BEGIN Material provided
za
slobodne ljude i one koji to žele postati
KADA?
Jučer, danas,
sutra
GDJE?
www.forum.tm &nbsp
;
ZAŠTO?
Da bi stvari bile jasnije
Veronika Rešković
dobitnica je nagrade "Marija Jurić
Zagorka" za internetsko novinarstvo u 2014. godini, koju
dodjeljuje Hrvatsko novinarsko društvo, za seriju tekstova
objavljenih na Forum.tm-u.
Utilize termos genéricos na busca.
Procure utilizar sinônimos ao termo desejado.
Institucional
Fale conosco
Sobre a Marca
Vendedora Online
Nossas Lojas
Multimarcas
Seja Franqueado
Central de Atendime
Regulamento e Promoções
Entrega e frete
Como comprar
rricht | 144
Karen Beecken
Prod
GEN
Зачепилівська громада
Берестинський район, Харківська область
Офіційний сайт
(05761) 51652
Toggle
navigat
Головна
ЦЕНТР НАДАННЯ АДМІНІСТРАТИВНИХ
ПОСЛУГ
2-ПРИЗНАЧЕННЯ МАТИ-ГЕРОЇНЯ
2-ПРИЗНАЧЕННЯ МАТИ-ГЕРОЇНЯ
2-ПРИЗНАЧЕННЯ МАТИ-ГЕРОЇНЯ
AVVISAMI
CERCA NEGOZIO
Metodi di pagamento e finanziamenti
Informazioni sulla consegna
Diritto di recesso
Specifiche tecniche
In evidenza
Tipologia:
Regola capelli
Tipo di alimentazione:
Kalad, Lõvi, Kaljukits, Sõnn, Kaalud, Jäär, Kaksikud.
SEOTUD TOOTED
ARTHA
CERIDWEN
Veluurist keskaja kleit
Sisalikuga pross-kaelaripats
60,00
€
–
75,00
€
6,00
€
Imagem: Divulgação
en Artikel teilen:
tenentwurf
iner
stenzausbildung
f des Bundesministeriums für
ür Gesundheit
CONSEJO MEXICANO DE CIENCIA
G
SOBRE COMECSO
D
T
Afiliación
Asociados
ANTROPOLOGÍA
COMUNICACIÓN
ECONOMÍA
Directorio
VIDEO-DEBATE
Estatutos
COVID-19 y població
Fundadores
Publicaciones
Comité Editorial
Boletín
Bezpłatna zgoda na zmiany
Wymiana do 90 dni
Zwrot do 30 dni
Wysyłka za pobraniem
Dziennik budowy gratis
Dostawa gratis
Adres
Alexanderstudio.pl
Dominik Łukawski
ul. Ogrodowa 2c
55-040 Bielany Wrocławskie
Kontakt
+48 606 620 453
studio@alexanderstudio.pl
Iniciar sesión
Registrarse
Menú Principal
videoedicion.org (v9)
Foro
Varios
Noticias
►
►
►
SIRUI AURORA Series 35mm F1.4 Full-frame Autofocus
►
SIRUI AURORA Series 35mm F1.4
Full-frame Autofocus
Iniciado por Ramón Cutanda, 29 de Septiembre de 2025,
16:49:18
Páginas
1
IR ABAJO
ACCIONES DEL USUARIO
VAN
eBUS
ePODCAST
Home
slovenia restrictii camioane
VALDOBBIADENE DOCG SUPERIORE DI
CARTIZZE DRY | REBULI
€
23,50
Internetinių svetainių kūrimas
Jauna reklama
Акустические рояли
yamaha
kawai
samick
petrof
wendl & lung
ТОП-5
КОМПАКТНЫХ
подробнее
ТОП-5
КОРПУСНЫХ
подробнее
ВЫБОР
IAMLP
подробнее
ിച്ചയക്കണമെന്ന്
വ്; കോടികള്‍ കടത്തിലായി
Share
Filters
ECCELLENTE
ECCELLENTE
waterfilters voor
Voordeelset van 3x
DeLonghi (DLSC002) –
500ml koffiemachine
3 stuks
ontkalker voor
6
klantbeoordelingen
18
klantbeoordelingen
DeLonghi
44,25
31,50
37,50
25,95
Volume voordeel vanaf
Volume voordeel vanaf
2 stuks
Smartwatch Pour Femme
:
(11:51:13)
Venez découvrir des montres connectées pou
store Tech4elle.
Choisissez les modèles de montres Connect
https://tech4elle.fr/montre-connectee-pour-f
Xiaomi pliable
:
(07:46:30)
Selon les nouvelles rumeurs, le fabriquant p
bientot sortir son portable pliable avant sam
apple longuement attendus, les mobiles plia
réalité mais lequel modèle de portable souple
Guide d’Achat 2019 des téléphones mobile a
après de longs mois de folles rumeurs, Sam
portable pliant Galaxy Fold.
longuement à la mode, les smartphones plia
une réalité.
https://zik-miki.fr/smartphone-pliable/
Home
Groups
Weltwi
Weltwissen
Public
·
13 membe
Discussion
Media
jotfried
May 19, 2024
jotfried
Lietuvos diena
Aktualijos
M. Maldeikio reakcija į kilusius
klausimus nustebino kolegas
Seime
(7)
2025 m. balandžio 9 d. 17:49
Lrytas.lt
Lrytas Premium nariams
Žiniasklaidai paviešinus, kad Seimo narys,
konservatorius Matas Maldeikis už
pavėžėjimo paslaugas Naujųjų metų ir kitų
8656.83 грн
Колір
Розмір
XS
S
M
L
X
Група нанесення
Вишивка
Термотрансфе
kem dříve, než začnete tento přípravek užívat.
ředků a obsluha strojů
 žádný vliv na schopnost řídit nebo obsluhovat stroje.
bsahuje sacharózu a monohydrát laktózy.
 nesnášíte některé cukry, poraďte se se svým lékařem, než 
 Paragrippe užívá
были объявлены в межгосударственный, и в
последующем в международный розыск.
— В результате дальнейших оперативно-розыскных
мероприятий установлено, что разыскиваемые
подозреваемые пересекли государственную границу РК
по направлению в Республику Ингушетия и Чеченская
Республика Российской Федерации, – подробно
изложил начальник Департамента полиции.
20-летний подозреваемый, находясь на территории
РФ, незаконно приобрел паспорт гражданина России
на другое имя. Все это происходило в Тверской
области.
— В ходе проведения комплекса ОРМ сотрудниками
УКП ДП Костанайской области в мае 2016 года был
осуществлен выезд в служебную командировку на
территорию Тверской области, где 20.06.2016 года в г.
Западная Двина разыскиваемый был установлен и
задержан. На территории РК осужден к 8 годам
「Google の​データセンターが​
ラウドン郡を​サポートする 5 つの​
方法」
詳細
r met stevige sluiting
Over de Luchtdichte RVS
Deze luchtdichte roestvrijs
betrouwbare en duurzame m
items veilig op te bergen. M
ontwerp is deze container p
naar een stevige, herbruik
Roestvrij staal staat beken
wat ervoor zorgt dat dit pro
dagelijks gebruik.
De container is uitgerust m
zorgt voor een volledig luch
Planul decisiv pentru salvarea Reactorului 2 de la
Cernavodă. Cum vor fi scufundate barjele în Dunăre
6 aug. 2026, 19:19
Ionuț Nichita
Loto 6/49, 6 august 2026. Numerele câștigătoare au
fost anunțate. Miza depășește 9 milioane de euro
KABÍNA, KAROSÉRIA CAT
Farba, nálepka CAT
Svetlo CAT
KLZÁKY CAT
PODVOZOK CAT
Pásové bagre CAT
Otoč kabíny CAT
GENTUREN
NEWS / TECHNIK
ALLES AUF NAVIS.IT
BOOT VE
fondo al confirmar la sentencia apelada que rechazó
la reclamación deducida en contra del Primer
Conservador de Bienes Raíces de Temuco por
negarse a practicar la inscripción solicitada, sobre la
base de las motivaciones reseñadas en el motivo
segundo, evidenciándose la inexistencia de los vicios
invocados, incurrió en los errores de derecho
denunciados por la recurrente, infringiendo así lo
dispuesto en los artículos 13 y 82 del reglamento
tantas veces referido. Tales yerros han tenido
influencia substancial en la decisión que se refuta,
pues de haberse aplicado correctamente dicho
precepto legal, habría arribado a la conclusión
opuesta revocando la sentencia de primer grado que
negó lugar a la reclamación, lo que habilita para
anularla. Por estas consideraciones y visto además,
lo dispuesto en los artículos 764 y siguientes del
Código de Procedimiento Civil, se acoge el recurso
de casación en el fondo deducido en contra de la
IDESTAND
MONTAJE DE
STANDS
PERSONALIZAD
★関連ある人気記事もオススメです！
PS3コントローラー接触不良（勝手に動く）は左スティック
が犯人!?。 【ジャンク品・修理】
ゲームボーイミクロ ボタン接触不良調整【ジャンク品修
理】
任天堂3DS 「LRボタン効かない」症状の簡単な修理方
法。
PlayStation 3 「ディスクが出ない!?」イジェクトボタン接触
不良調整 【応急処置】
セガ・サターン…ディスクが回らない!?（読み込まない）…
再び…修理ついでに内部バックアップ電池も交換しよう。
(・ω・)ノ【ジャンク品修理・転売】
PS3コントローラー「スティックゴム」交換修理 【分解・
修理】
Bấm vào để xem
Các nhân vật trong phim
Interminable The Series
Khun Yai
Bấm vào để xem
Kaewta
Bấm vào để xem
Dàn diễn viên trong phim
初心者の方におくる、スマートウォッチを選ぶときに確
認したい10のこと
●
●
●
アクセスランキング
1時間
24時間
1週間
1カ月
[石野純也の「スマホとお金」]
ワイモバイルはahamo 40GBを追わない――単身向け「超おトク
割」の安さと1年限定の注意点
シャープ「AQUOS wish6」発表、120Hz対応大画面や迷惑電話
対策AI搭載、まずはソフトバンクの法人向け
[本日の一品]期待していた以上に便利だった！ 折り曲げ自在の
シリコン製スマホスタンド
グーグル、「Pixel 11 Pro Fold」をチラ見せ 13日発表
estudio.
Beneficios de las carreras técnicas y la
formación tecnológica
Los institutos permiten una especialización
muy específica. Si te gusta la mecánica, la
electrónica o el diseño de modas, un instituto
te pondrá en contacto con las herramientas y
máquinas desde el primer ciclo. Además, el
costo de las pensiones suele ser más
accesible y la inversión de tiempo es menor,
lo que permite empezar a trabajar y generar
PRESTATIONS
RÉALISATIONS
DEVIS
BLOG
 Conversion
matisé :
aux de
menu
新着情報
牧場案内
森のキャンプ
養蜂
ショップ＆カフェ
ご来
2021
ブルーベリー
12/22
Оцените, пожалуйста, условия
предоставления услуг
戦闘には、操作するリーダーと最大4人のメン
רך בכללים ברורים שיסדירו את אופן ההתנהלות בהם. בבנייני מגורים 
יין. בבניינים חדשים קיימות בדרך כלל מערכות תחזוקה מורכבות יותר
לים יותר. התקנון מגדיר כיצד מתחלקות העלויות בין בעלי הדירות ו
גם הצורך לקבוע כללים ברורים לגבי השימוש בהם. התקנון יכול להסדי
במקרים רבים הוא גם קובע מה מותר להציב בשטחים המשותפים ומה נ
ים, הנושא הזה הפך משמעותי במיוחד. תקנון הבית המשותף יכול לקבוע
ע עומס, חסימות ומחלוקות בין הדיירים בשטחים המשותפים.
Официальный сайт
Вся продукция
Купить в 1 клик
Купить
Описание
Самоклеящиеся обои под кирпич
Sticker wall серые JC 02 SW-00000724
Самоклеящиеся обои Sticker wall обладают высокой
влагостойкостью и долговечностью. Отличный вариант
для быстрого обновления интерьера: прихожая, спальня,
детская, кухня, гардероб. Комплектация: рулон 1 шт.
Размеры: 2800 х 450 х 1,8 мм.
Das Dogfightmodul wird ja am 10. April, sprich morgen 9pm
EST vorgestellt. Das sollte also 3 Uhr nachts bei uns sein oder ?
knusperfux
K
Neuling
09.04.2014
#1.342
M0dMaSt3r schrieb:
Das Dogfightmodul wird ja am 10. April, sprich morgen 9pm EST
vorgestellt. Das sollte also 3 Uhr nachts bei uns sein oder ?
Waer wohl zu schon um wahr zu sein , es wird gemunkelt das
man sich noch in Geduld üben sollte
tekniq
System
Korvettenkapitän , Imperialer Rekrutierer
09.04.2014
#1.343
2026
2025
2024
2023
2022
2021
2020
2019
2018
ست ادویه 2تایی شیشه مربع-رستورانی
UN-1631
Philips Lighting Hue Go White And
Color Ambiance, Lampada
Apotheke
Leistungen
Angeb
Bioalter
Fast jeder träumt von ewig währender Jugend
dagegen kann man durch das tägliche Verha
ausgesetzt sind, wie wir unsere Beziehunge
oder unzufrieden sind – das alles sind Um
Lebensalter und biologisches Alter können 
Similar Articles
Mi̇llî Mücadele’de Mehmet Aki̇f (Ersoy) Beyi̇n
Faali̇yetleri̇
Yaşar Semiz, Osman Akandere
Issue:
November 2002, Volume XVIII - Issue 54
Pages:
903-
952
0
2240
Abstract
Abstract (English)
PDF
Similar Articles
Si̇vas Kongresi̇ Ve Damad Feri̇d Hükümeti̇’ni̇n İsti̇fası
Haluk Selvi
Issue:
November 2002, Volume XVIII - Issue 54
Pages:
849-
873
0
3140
END Material provided
:: Try it ::
The answer must consist of every line from the entries above that contains "also".

:: Written solution ::
EST vorgestellt. Das sollte also 3 Uhr nachts bei uns sein oder ?
vorgestellt. Das sollte also 3 Uhr nachts bei uns sein oder ?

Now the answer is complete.